YOUR GOAL – Copy each line below that contains "pixels".

[Pixel coordinate grounding data]

Start of Block

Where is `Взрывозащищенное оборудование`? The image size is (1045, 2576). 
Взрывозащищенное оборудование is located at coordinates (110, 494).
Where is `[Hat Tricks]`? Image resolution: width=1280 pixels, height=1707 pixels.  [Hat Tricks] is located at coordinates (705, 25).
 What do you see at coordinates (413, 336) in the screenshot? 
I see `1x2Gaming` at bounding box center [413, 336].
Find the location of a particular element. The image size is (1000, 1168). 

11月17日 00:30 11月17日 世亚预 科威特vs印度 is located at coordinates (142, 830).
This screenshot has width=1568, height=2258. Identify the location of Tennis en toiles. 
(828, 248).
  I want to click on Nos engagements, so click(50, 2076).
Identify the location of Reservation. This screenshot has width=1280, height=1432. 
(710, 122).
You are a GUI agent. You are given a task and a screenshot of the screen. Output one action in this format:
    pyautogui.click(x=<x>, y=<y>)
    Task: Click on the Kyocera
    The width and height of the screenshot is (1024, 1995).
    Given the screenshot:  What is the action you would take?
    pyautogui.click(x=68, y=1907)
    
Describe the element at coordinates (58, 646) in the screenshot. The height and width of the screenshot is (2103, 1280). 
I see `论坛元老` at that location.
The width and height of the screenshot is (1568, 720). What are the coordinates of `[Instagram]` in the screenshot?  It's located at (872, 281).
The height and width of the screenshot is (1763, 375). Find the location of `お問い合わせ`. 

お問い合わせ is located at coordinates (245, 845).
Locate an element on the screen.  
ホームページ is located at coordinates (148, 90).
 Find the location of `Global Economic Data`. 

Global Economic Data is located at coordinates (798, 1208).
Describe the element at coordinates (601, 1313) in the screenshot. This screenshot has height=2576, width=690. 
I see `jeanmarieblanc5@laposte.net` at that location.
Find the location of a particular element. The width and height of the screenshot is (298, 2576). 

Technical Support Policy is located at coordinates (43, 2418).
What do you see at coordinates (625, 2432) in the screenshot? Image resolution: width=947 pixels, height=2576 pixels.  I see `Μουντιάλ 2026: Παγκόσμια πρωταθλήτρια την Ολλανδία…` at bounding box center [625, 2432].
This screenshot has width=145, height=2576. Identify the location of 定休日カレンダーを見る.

End of Block

EXPECTED ANSWER –
Where is `[Hat Tricks]`? Image resolution: width=1280 pixels, height=1707 pixels.  [Hat Tricks] is located at coordinates (705, 25).
What do you see at coordinates (625, 2432) in the screenshot? Image resolution: width=947 pixels, height=2576 pixels.  I see `Μουντιάλ 2026: Παγκόσμια πρωταθλήτρια την Ολλανδία…` at bounding box center [625, 2432].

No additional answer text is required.